管理部門の強化、組織的な牽制体制の整備・・・・
いずれも上場に向けて必要とされる社内整備です。
これまで一人で処理していたものを2人以上で処理することで、不正や誤謬を防止できるような体制が求められます。
管理職として適格性のある人材の外部登用も進められました。
どの手続も社内の管理コストを膨らませるものです。
それだけではありません。
証券会社との契約、監査法人との契約など、それまで必要ではなかった固定費がどんどん増えていきます。

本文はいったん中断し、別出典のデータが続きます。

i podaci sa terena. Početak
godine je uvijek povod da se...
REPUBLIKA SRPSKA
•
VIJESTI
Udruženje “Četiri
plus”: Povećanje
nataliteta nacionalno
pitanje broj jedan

半年後には、月間のランニングコストは以前の3倍にまで膨れ上がってしまいました。
売上の方は相変わらずで、予算通りに目標を達成することができません。
それでも社長は営業前戦に出ることなく、じっと我慢していました。
売上が低迷する一方で、固定費が飛躍的に増加。
月間の営業赤字は数千万円に及んでいます。
こんな状態で会社を維持していけるはずがありません。
社長と経理部長は資金繰りに奔走。
売上金の回収を早めてもらう一方、支払サイトを1ヶ月延ばしてもらうといった資金調整が急速に進められます。
それでも資金赤字は解消されません。
もはや銀行借入で不足資金を賄うしかありませんでした。
運転資金として5000万円の融資を取りつけました。
一安心といいたいところですが、3ヶ月で資金ショートすることが見えています。
3ヶ月の猶予期間で営業を立て直さなければなりません。
毎日、営業部では檄が飛びます。
毎晩、営業フォーキャストの精査が行われます。
月中はそれなりの売上見込みがあるものの、月末になるとほぼ確実であったはずの受注見込みがガクンと落ちてしまいます。
毎日のハッパを回避するために、営業部員が営業ステイタスを緩めに見積り、報告していたのです。
入金予定と踏んでいた売上金が突然なくなる!
受注見込み情報の信頼性がどんどん低くなってきます。
ダメだ!
もう一度、借り入れしなくては。。。。
前回の銀行に申し込むには期間が短すぎる。
取引がある別の銀行に行くしかない。
上場に向けたバラ色の事業計画を語ることで何とか融資を取りつけることができました。借入がまた5000万円増えてしまったのです。